*** Entries shown ***

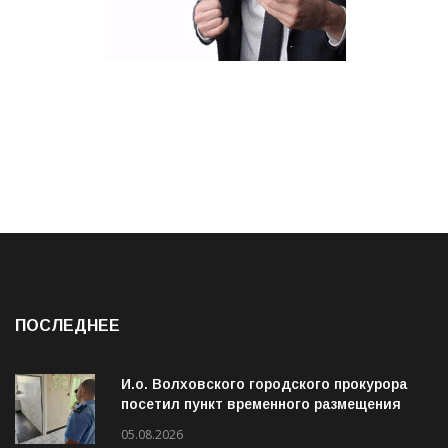
ПОСЛЕДНЕЕ
И.о. Волховского городского прокурора
посетил пункт временного размещения
граждан
05.08.2026
«Подсмотрено» от 04.08.2026 (ВИДЕО)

*** End of Entries shown ***

Output every line of the records above unchanged, and keep the pictures out.

_Task result_:
ПОСЛЕДНЕЕ
И.о. Волховского городского прокурора
посетил пункт временного размещения
граждан
05.08.2026
«Подсмотрено» от 04.08.2026 (ВИДЕО)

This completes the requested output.